_BRIEF_
Exactly the lines from the one containing "Крім того, за" through the end of the listing should be written out, both ends included, and nothing more.
------------------------------
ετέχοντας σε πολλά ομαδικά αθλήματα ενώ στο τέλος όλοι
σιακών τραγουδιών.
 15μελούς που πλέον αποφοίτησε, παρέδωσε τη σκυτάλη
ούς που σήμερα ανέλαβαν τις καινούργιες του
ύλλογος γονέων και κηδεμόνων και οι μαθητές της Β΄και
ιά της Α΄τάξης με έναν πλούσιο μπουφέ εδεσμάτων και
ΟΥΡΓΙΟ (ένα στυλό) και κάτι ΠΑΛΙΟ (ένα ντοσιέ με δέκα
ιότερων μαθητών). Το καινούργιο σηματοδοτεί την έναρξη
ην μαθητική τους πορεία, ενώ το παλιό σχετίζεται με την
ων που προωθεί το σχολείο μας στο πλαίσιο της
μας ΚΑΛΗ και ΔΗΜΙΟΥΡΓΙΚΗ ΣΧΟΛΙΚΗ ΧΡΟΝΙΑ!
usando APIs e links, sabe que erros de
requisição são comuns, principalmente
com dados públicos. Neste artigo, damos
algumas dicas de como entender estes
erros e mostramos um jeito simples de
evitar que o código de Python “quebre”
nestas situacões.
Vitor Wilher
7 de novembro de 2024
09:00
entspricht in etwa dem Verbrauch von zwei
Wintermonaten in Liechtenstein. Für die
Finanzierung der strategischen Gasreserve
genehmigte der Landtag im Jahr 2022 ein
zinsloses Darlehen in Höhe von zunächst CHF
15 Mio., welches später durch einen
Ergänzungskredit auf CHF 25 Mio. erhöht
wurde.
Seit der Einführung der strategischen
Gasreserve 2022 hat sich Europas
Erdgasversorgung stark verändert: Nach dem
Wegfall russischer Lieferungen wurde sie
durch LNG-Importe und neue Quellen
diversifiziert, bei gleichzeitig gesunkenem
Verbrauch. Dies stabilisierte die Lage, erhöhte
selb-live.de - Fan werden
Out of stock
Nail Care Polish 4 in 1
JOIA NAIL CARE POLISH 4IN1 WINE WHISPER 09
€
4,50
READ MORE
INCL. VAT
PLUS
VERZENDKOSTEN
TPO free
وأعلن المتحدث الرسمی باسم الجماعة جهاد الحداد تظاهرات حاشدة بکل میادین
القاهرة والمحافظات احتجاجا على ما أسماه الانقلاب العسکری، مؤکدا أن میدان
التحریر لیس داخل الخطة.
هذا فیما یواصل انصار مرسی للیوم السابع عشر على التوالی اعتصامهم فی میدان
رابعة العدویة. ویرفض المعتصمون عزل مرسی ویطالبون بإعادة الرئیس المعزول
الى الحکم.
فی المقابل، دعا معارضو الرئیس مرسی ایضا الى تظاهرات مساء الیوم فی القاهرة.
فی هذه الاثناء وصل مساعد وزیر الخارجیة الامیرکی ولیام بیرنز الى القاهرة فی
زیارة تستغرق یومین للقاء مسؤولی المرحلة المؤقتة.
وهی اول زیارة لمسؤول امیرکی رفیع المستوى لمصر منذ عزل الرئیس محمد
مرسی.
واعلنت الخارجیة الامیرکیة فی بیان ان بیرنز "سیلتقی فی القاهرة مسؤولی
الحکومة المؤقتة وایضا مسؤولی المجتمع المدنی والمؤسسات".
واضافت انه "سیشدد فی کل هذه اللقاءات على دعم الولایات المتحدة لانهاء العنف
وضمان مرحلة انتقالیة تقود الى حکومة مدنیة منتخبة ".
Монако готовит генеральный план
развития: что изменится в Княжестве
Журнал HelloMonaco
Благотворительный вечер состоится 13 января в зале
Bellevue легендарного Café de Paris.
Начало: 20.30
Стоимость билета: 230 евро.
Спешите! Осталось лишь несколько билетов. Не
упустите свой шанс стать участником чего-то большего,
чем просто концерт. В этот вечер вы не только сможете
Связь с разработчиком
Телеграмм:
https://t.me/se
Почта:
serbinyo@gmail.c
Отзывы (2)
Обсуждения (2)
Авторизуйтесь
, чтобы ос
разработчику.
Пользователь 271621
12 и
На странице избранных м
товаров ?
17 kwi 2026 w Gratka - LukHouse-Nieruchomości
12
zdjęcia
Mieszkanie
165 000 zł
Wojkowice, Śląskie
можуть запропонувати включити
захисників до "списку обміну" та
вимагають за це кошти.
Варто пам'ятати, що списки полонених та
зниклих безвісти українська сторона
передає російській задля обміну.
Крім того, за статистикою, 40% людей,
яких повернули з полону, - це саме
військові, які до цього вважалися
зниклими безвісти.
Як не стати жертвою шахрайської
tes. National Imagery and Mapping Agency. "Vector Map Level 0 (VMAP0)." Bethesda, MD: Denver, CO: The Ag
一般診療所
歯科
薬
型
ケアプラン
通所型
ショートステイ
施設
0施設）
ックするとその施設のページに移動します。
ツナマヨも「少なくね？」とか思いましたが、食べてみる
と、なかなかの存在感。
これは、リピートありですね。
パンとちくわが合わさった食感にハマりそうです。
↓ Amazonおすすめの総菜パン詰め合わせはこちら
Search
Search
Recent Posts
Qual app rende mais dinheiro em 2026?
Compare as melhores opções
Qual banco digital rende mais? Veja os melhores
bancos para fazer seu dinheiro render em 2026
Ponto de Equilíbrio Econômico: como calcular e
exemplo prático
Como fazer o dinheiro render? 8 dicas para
------------------------------
_EXERCISE RESULT_
Крім того, за статистикою, 40% людей,
яких повернули з полону, - це саме
військові, які до цього вважалися
зниклими безвісти.
Як не стати жертвою шахрайської
tes. National Imagery and Mapping Agency. "Vector Map Level 0 (VMAP0)." Bethesda, MD: Denver, CO: The Ag
一般診療所
歯科
薬
型
ケアプラン
通所型
ショートステイ
施設
0施設）
ックするとその施設のページに移動します。
ツナマヨも「少なくね？」とか思いましたが、食べてみる
と、なかなかの存在感。
これは、リピートありですね。
パンとちくわが合わさった食感にハマりそうです。
↓ Amazonおすすめの総菜パン詰め合わせはこちら
Search
Search
Recent Posts
Qual app rende mais dinheiro em 2026?
Compare as melhores opções
Qual banco digital rende mais? Veja os melhores
bancos para fazer seu dinheiro render em 2026
Ponto de Equilíbrio Econômico: como calcular e
exemplo prático
Como fazer o dinheiro render? 8 dicas para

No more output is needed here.